=== Section Start ===

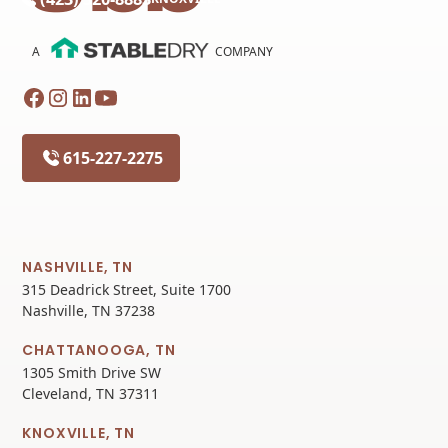
A
COMPANY
615-227-2275
NASHVILLE, TN
315 Deadrick Street, Suite 1700
Nashville, TN 37238
CHATTANOOGA, TN
1305 Smith Drive SW
Cleveland, TN 37311
KNOXVILLE, TN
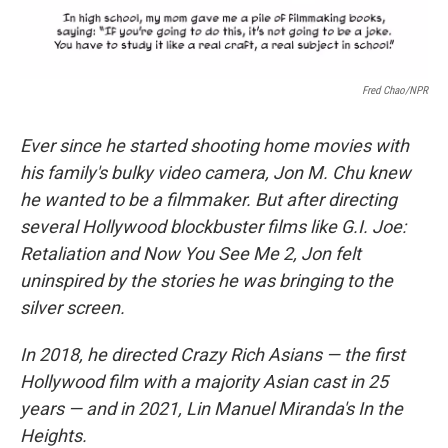
Fred Chao/NPR
Ever since he started shooting home movies with
his family's bulky video camera, Jon M. Chu knew
he wanted to be a filmmaker. But after directing
several Hollywood blockbuster films like G.I. Joe:
Retaliation and Now You See Me 2, Jon felt
uninspired by the stories he was bringing to the
silver screen.
In 2018, he directed Crazy Rich Asians — the first
Hollywood film with a majority Asian cast in 25
years — and in 2021, Lin Manuel Miranda's In the
Heights.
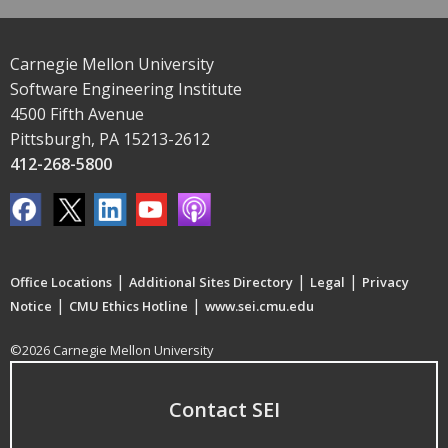
Carnegie Mellon University
Software Engineering Institute
4500 Fifth Avenue
Pittsburgh, PA 15213-2612
412-268-5800
|
|
|
Office Locations
Additional Sites Directory
Legal
Privacy
|
|
Notice
CMU Ethics Hotline
www.sei.cmu.edu
©2026 Carnegie Mellon University
Contact SEI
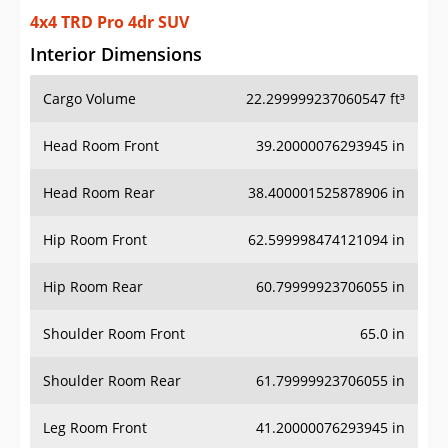
4x4 TRD Pro 4dr SUV
Interior Dimensions
Cargo Volume
22.299999237060547 ft³
Head Room Front
39.20000076293945 in
Head Room Rear
38.400001525878906 in
Hip Room Front
62.599998474121094 in
Hip Room Rear
60.79999923706055 in
Shoulder Room Front
65.0 in
Shoulder Room Rear
61.79999923706055 in
Leg Room Front
41.20000076293945 in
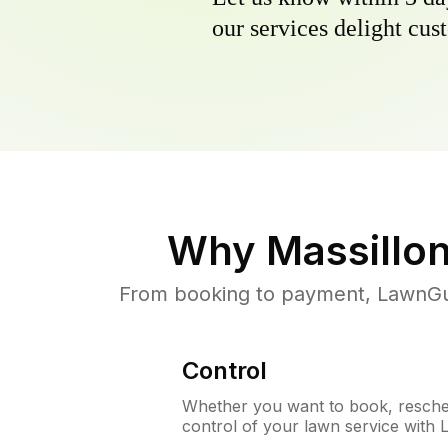
our services delight cust
Why
Massillo
From booking to payment, LawnGur
Control
Whether you want to book, resched
control of your lawn service with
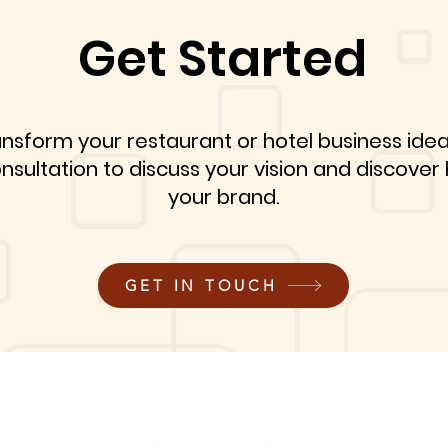
Get Started
ansform your restaurant or hotel business idea
onsultation to discuss your vision and discove
your brand.
GET IN TOUCH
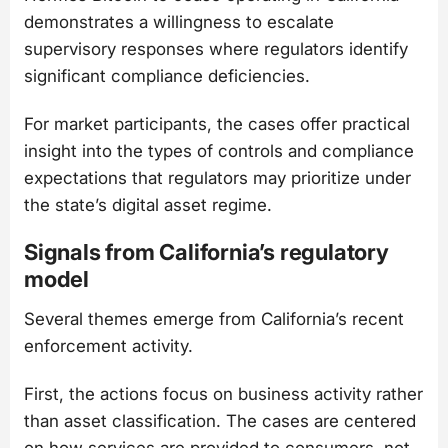
demonstrates a willingness to escalate
supervisory responses where regulators identify
significant compliance deficiencies.
For market participants, the cases offer practical
insight into the types of controls and compliance
expectations that regulators may prioritize under
the state’s digital asset regime.
Signals from California’s regulatory
model
Several themes emerge from California’s recent
enforcement activity.
First, the actions focus on business activity rather
than asset classification. The cases are centered
on how services are provided to consumers, not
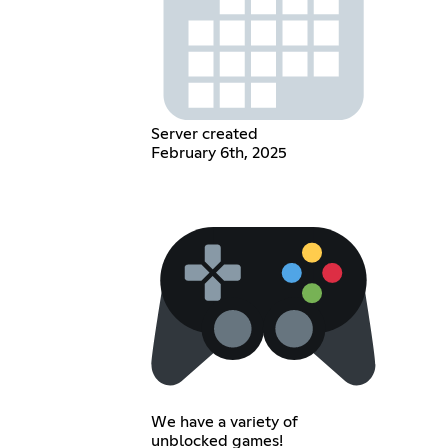
Server created
February 6th, 2025
We have a variety of
unblocked games!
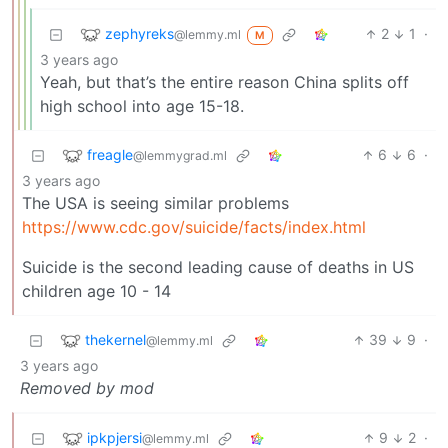
zephyreks
2
1
·
@lemmy.ml
M
3 years ago
Yeah, but that’s the entire reason China splits off
high school into age 15-18.
freagle
6
6
·
@lemmygrad.ml
3 years ago
The USA is seeing similar problems
https://www.cdc.gov/suicide/facts/index.html
Suicide is the second leading cause of deaths in US
children age 10 - 14
thekernel
39
9
·
@lemmy.ml
3 years ago
Removed by mod
ipkpjersi
9
2
·
@lemmy.ml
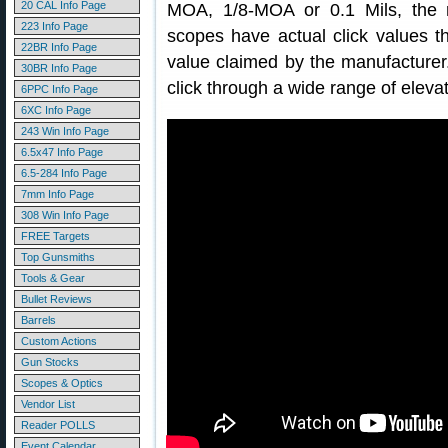
20 CAL Info Page
MOA, 1/8-MOA or 0.1 Mils, the re
223 Info Page
scopes have actual click values th
22BR Info Page
value claimed by the manufacture
30BR Info Page
click through a wide range of elevat
6PPC Info Page
6XC Info Page
243 Win Info Page
6.5x47 Info Page
6.5-284 Info Page
7mm Info Page
308 Win Info Page
FREE Targets
Top Gunsmiths
Tools & Gear
Bullet Reviews
Barrels
Custom Actions
Gun Stocks
Scopes & Optics
Vendor List
Reader POLLS
Event Calendar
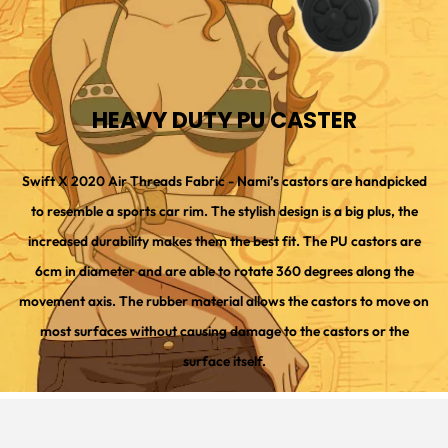
HEAVY DUTY PU CASTER
Swift X 2020 Air Threads Fabric - Nami’s castors are handpicked
to resemble a sports car rim. The stylish design is a big plus, the
increased durability makes them the best fit. The PU castors are
6cm in diameter and are able to rotate 360 degrees along the
movement axis. The rubber material allows the castors to move on
most surfaces without causing damage to the castors or the
surface itself.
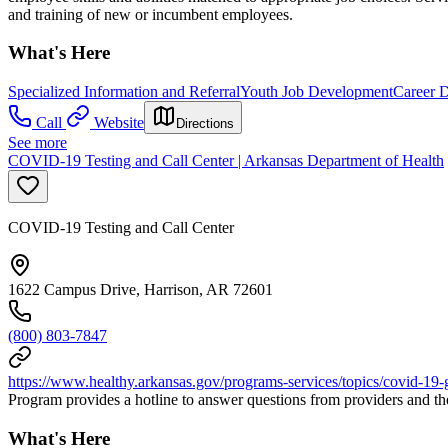
and training of new or incumbent employees.
What's Here
Specialized Information and Referral
Youth Job Development
Career 
Call
Website
Directions
See more
COVID-19 Testing and Call Center | Arkansas Department of Health
COVID-19 Testing and Call Center
1622 Campus Drive, Harrison, AR 72601
(800) 803-7847
https://www.healthy.arkansas.gov/programs-services/topics/covid-19-g
Program provides a hotline to answer questions from providers and th
What's Here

=== Section End ===

■ Your objective
Which of the lines in the listing above include "California"? Report each of them.

■ Solution to the problem
Signals from California’s regulatory
Several themes emerge from California’s recent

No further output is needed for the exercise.